Monday, March 30, 2009

European Threat

Was it fair for the Soviet Union to receive control over Eastern Europe? After WWII, the combined effects of the Tehran and Yalta Conferences allowed the Soviet Union to gain control over Eastern Europe. This immediately accelerated the Soviet threat and also eliminated the idea of the balance of power that had shaped the framework of European relations since the Treaty of Utrecht (1713). The combined effect of these conferences essentially divided Europe between Soviet and Western European powers and thus inspired Churchill’s “Iron Curtain Speech”. The combined result of these two conferences was undoubtedly severe and detrimental to the European structure and therefore makes me wonder whether such an extreme forfeit of power (on the Western side) was a rational and just solution or whether it was one out of impulse and fear of another war.

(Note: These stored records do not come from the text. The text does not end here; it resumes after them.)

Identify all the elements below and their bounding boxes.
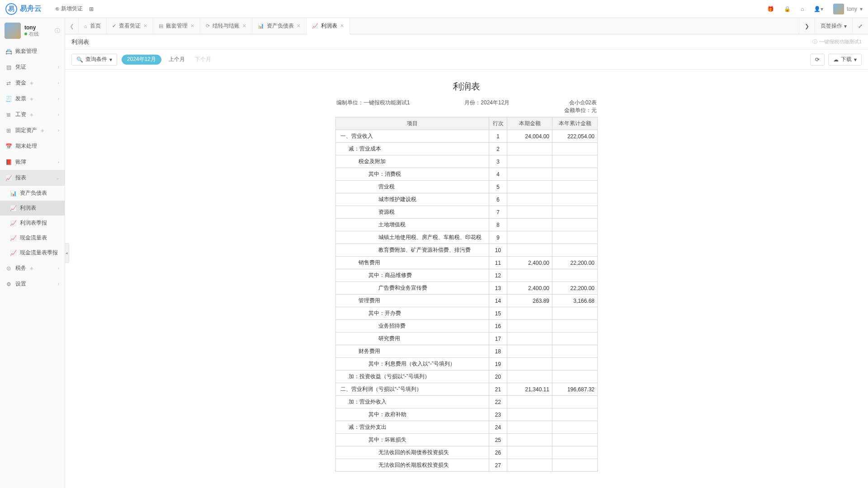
- sidebar-sub-item[interactable]: 📈利润表季报: [0, 216, 65, 230]
- user-menu-icon[interactable]: 👤▾: [814, 6, 823, 12]
- col-item: 项目: [336, 117, 489, 130]
- tabbar-next-button[interactable]: ❯: [799, 18, 815, 34]
- sidebar-item[interactable]: ▤凭证›: [0, 59, 65, 75]
- chevron-down-icon: ▾: [854, 56, 857, 63]
- cell-current: 263.89: [507, 295, 552, 307]
- sidebar-item[interactable]: 📅期末处理: [0, 138, 65, 154]
- tab[interactable]: ⌂首页: [79, 18, 107, 34]
- cell-item: 城市维护建设税: [339, 196, 486, 203]
- tab[interactable]: 📊资产负债表✕: [252, 18, 307, 34]
- tab-fullscreen-button[interactable]: ⤢: [852, 18, 868, 34]
- nav-icon: 📈: [10, 250, 16, 256]
- close-icon[interactable]: ✕: [297, 23, 301, 29]
- new-voucher-button[interactable]: ⊕ 新增凭证: [55, 5, 83, 13]
- cell-line: 18: [489, 345, 507, 358]
- prev-month-button[interactable]: 上个月: [166, 56, 188, 63]
- cell-ytd: [552, 408, 598, 421]
- tab-label: 首页: [90, 22, 101, 30]
- cell-item: 销售费用: [339, 259, 486, 267]
- tab[interactable]: ✔查看凭证✕: [107, 18, 153, 34]
- sidebar-item[interactable]: 📈报表⌄: [0, 170, 65, 186]
- tabbar-prev-button[interactable]: ❮: [65, 18, 79, 34]
- tab[interactable]: ⟳结转与结账✕: [200, 18, 252, 34]
- sidebar-item[interactable]: ≣工资◈›: [0, 107, 65, 122]
- close-icon[interactable]: ✕: [242, 23, 246, 29]
- cell-item: 一、营业收入: [339, 132, 486, 140]
- tab[interactable]: 📈利润表✕: [307, 18, 350, 34]
- close-icon[interactable]: ✕: [340, 23, 344, 29]
- sidebar-item[interactable]: 📕账簿›: [0, 154, 65, 170]
- cell-ytd: 22,200.00: [552, 282, 598, 295]
- avatar: [833, 4, 844, 14]
- sidebar-item[interactable]: ⊞固定资产◈›: [0, 122, 65, 138]
- app-logo[interactable]: 易 易舟云: [5, 3, 42, 15]
- home-icon[interactable]: ⌂: [801, 6, 804, 12]
- sidebar-sub-item[interactable]: 📈现金流量表季报: [0, 245, 65, 260]
- cell-current: [507, 168, 552, 181]
- cell-item: 税金及附加: [339, 158, 486, 165]
- chevron-down-icon: ▾: [844, 23, 847, 29]
- close-icon[interactable]: ✕: [143, 23, 147, 29]
- report-form-code: 会小企02表: [569, 99, 597, 106]
- cell-current: 21,340.11: [507, 383, 552, 396]
- period-pill[interactable]: 2024年12月: [122, 55, 161, 65]
- header-user-name: tony: [847, 6, 857, 12]
- cell-ytd: [552, 181, 598, 193]
- tab-label: 账套管理: [166, 22, 188, 30]
- cell-item: 资源税: [339, 208, 486, 216]
- table-row: 税金及附加3: [336, 155, 598, 168]
- refresh-button[interactable]: ⟳: [810, 54, 825, 66]
- tab-icon: ▤: [159, 23, 163, 29]
- table-row: 其中：利息费用（收入以“-”号填列）19: [336, 358, 598, 371]
- cell-ytd: [552, 244, 598, 257]
- header-user[interactable]: tony ▾: [833, 4, 863, 14]
- chevron-down-icon: ▾: [860, 6, 863, 12]
- cell-ytd: 222,054.00: [552, 130, 598, 143]
- download-button[interactable]: ☁ 下载 ▾: [828, 54, 862, 66]
- cell-current: [507, 219, 552, 231]
- nav-icon: 📅: [5, 143, 12, 150]
- tab-ops-button[interactable]: 页签操作 ▾: [815, 18, 852, 34]
- sidebar-item[interactable]: ⊙税务◈›: [0, 260, 65, 276]
- sidebar-user-status: 在线: [24, 31, 39, 38]
- sidebar-user[interactable]: tony 在线 ⓘ: [0, 18, 65, 43]
- table-row: 其中：政府补助23: [336, 408, 598, 421]
- table-row: 一、营业收入124,004.00222,054.00: [336, 130, 598, 143]
- cell-ytd: [552, 434, 598, 446]
- sidebar-item-label: 凭证: [15, 63, 26, 71]
- table-row: 其中：开办费15: [336, 307, 598, 320]
- cell-current: [507, 269, 552, 282]
- table-row: 广告费和业务宣传费132,400.0022,200.00: [336, 282, 598, 295]
- cell-item: 无法收回的长期债券投资损失: [339, 449, 486, 456]
- search-icon: 🔍: [76, 56, 83, 63]
- report-title: 利润表: [335, 72, 598, 99]
- cell-ytd: [552, 371, 598, 383]
- close-icon[interactable]: ✕: [190, 23, 194, 29]
- sidebar-sub-item[interactable]: 📈现金流量表: [0, 230, 65, 245]
- lock-icon[interactable]: 🔒: [784, 6, 791, 12]
- diamond-icon: ◈: [30, 96, 33, 101]
- gift-icon[interactable]: 🎁: [767, 6, 774, 12]
- diamond-icon: ◈: [41, 128, 44, 133]
- sidebar-sub-item[interactable]: 📈利润表: [0, 201, 65, 216]
- status-dot-icon: [24, 33, 27, 35]
- sidebar-item[interactable]: 🧾发票◈›: [0, 91, 65, 107]
- cell-ytd: 22,200.00: [552, 257, 598, 269]
- sidebar-sub-item[interactable]: 📊资产负债表: [0, 186, 65, 201]
- cell-item: 土地增值税: [339, 221, 486, 229]
- tab[interactable]: ▤账套管理✕: [153, 18, 200, 34]
- info-icon[interactable]: ⓘ: [55, 27, 60, 35]
- sidebar-item[interactable]: ⇄资金◈›: [0, 75, 65, 91]
- cell-item: 研究费用: [339, 335, 486, 343]
- query-conditions-button[interactable]: 🔍 查询条件 ▾: [71, 54, 117, 66]
- nav-icon: ≣: [5, 112, 12, 118]
- new-plain-button[interactable]: ⊞: [89, 6, 94, 12]
- cell-line: 26: [489, 446, 507, 459]
- report-container[interactable]: 利润表 编制单位：一键报税功能测试1 月份：2024年12月 会小企02表 金额…: [65, 70, 868, 488]
- sidebar-item[interactable]: ⚙设置›: [0, 276, 65, 292]
- table-row: 财务费用18: [336, 345, 598, 358]
- tabs: ⌂首页✔查看凭证✕▤账套管理✕⟳结转与结账✕📊资产负债表✕📈利润表✕: [79, 18, 350, 34]
- sidebar-collapse-handle[interactable]: ◂: [65, 243, 69, 263]
- cell-line: 11: [489, 257, 507, 269]
- sidebar-item[interactable]: 📇账套管理: [0, 43, 65, 59]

Personally, I think that the act was one out of impulse and fear, void of any rational thought whatsoever, particularly with Stalin as a leader. In giving so much power to the Soviets, Western Europe pretty much created their own worst enemy and threat, and though it did avoid an immediate war, it did not create any sort of a solution between the capitalist and communist parties, and thus the rivalry between these two parties remained unresolved. The Soviets had suffered great losses during WWII, and, as history has shown with the Germans, when a country suffers greatly during warfare there is a desire to redeem the power and international threat of that country. Although Churchill denied the inevitability of warfare in his “Iron Curtain Speech”, it seems clear to me that the Soviets were not willing to bargain for peace, but rather, they were still hungry to prove themselves and the greatness of the Communist state to the rest of Europe.